● Problem details
Word for word, reproduce every line of the data below.

[[ Source data, beginning ]]

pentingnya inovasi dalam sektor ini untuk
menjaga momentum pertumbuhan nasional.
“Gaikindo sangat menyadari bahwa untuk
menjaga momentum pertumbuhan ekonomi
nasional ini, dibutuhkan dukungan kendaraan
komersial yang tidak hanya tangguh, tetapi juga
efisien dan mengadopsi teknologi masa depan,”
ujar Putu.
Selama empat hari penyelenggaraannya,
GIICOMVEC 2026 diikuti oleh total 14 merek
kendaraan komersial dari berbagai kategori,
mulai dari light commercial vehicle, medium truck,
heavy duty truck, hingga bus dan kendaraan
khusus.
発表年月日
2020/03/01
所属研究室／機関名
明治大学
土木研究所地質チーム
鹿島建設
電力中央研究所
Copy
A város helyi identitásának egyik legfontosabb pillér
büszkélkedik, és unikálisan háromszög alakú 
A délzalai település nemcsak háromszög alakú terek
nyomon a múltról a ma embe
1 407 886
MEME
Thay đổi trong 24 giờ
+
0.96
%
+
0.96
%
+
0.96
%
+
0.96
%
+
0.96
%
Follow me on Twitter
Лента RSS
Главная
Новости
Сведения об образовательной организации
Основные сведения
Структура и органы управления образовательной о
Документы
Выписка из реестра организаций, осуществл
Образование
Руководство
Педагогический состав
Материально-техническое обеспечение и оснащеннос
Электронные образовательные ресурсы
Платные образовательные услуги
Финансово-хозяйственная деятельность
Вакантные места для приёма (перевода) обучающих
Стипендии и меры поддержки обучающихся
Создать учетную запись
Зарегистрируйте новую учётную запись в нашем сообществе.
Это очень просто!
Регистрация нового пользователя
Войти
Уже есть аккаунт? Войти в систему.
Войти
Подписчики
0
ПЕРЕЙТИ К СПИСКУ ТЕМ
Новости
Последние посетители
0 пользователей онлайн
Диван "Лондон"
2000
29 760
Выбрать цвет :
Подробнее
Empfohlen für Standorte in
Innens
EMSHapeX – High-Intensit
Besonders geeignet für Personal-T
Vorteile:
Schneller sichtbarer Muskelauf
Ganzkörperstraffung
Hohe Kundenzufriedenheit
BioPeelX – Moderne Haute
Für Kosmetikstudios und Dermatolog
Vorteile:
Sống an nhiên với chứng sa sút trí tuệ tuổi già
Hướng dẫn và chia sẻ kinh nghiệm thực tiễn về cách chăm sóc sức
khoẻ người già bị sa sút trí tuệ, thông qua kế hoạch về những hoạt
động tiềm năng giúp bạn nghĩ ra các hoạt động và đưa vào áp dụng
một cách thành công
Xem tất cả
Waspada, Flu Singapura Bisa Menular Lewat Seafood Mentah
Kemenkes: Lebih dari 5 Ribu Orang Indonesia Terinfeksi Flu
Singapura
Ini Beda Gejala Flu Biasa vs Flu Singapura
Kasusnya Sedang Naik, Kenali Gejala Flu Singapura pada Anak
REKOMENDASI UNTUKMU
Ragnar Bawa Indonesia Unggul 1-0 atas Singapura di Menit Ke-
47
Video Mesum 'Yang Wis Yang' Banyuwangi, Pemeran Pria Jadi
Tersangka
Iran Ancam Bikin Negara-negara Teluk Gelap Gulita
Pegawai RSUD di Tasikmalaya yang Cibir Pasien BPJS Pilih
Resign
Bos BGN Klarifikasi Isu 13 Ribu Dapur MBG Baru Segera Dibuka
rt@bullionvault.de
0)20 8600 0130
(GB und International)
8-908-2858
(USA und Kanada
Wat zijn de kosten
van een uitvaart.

[[ Source data, end ]]

● Task solution
pentingnya inovasi dalam sektor ini untuk
menjaga momentum pertumbuhan nasional.
“Gaikindo sangat menyadari bahwa untuk
menjaga momentum pertumbuhan ekonomi
nasional ini, dibutuhkan dukungan kendaraan
komersial yang tidak hanya tangguh, tetapi juga
efisien dan mengadopsi teknologi masa depan,”
ujar Putu.
Selama empat hari penyelenggaraannya,
GIICOMVEC 2026 diikuti oleh total 14 merek
kendaraan komersial dari berbagai kategori,
mulai dari light commercial vehicle, medium truck,
heavy duty truck, hingga bus dan kendaraan
khusus.
発表年月日
2020/03/01
所属研究室／機関名
明治大学
土木研究所地質チーム
鹿島建設
電力中央研究所
Copy
A város helyi identitásának egyik legfontosabb pillér
büszkélkedik, és unikálisan háromszög alakú 
A délzalai település nemcsak háromszög alakú terek
nyomon a múltról a ma embe
1 407 886
MEME
Thay đổi trong 24 giờ
+
0.96
%
+
0.96
%
+
0.96
%
+
0.96
%
+
0.96
%
Follow me on Twitter
Лента RSS
Главная
Новости
Сведения об образовательной организации
Основные сведения
Структура и органы управления образовательной о
Документы
Выписка из реестра организаций, осуществл
Образование
Руководство
Педагогический состав
Материально-техническое обеспечение и оснащеннос
Электронные образовательные ресурсы
Платные образовательные услуги
Финансово-хозяйственная деятельность
Вакантные места для приёма (перевода) обучающих
Стипендии и меры поддержки обучающихся
Создать учетную запись
Зарегистрируйте новую учётную запись в нашем сообществе.
Это очень просто!
Регистрация нового пользователя
Войти
Уже есть аккаунт? Войти в систему.
Войти
Подписчики
0
ПЕРЕЙТИ К СПИСКУ ТЕМ
Новости
Последние посетители
0 пользователей онлайн
Диван "Лондон"
2000
29 760
Выбрать цвет :
Подробнее
Empfohlen für Standorte in
Innens
EMSHapeX – High-Intensit
Besonders geeignet für Personal-T
Vorteile:
Schneller sichtbarer Muskelauf
Ganzkörperstraffung
Hohe Kundenzufriedenheit
BioPeelX – Moderne Haute
Für Kosmetikstudios und Dermatolog
Vorteile:
Sống an nhiên với chứng sa sút trí tuệ tuổi già
Hướng dẫn và chia sẻ kinh nghiệm thực tiễn về cách chăm sóc sức
khoẻ người già bị sa sút trí tuệ, thông qua kế hoạch về những hoạt
động tiềm năng giúp bạn nghĩ ra các hoạt động và đưa vào áp dụng
một cách thành công
Xem tất cả
Waspada, Flu Singapura Bisa Menular Lewat Seafood Mentah
Kemenkes: Lebih dari 5 Ribu Orang Indonesia Terinfeksi Flu
Singapura
Ini Beda Gejala Flu Biasa vs Flu Singapura
Kasusnya Sedang Naik, Kenali Gejala Flu Singapura pada Anak
REKOMENDASI UNTUKMU
Ragnar Bawa Indonesia Unggul 1-0 atas Singapura di Menit Ke-
47
Video Mesum 'Yang Wis Yang' Banyuwangi, Pemeran Pria Jadi
Tersangka
Iran Ancam Bikin Negara-negara Teluk Gelap Gulita
Pegawai RSUD di Tasikmalaya yang Cibir Pasien BPJS Pilih
Resign
Bos BGN Klarifikasi Isu 13 Ribu Dapur MBG Baru Segera Dibuka
rt@bullionvault.de
0)20 8600 0130
(GB und International)
8-908-2858
(USA und Kanada
Wat zijn de kosten
van een uitvaart.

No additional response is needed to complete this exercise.